Old Mathilde was beside me in a flash. In one hand, she held the longest of the fireplace pokers. I heard a bang from across the courtyard, realized it was the sudden slam of the stable door. And then, over the soldier’s shoulder, I saw Raoul running toward me, full tilt. Above his head, he swung a leather lead, making it sing like a whip.
“Raoul, be careful,” I shouted, just as the soldier heard the sound himself and began to spin around. I’dont know whether he lost his footing, or whether the legs that had carried him this far now abruptly refused to hold him any longer. But, in the next minute, before Raoul could even reach him, the soldier went down. Toppling over like a storm-felled tree, his head striking, hard, against the cobblestones. Raoul skidded to a stop even as Old Mathilde thrust the fireplace poker into my arms, then elbowed me aside to hurry down the two steps from the kitchen to the courtyard. She knelt beside the stranger, placed her fingers against his neck.
“He lives,” she said shortly. “Help me get him into the house.”
“Wait a minute,” Raoul exclaimed. “You’re going to take him in?”
“I took you in,” Old Mathilde replied.
“But—,” Raoul began.
Old Mathilde straightened up, and looked Raoul right in the eye. “If we treat him like an enemy, that’s all he’ll ever be,” she said. She turned around to look at me in the open kitchen door, where I still stood, hesitating. The expression in her eyes made up my mind. I set the poker aside, put aside the egg basket, and walked down the steps to join her.
“For pity’s sake,
Rilla.” Raoul protested.
“For pity’s sake,” I said. “That’s absolutely right. We wished for the fighting to stop, Raoul. You wished it just as hard as I did.” I knelt at the soldiers feet, saw, with horror, that his boots were cut to ribbons, his feet bleeding and torn. “This is our chance to do something more than wish. Now come and help us get him into the house.”

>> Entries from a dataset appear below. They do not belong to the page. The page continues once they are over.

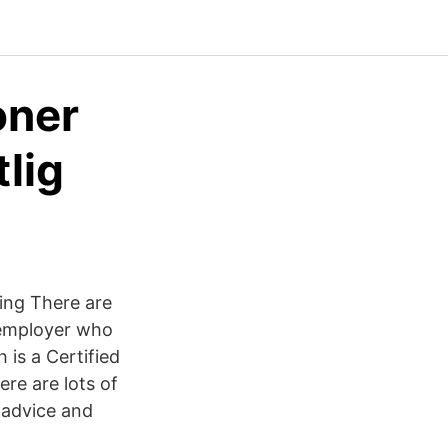
oner
tlig
ting There are
 employer who
is a Certified
re are lots of
 advice and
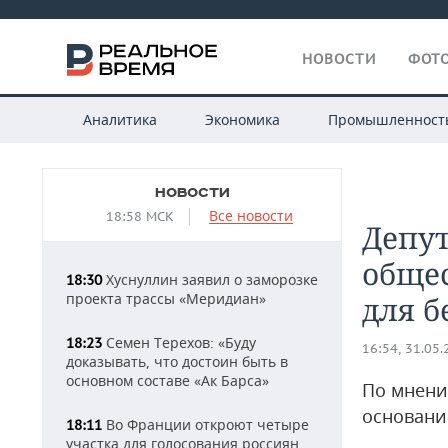
НОВОСТИ
ФОТО
Аналитика
Экономика
Промышленност
НОВОСТИ
Все новости
18:58 МСК
Депут
обще
Хуснуллин заявил о заморозке
18:30
проекта трассы «Меридиан»
для 
Семен Терехов: «Буду
18:23
16:54, 31.05
доказывать, что достоин быть в
основном составе «Ак Барса»
По мнени
основани
Во Франции откроют четыре
18:11
участка для голосования россиян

Raoul swore then, a thing he almost never does. But even as he did so, he was moving toward Old Mathilde and me, scooting her aside to slip his hands beneath the soldier’s shoulders and so take the heaviest part of the body himself.
“I really hope youre right about this,” he said. “On three.” He counted out, and when he hit the number three, the three of us lifted the soldier from the cobblestones. By the time we made it up the kitchen stairs, Susanne had dragged the cot out and placed it near the fire. We settled the soldier onto it. Then Raoul and I stepped back as Old Mathilde set about discovering the full extent of his injuries.
“Go ahead and fetch those eggs, Cendrillon,” she instructed. “You go along with her, Raoul.”
“Even if we did the right thing,” Raoul murmured, as we made our way to the henhouse, “I reserve the right to say I told you so if anything goes wrong.”
The soldier ran a fever for a solid week, after which time he was so weak he could hardly hold up his head. His hands had been as torn and bloody as his feet. His clothing had been icy and soaked, as if he had been tossed into the sea, thrown ashore, then been so desperate to get away from the water he had not even bothered to look for a path, but simply climbed straight up the cliff to reach our kitchen door.
Old Mathilde, Susanne, and I took turns caring for him, changing the dressings on his wounded hands and feet, keeping an eye on him while he slept, ladling chicken broth down his throat when he awoke. The he announced he feared he was sprouting feathers was the day we knew he would recover. That was the day he graduated from the cot to a chair.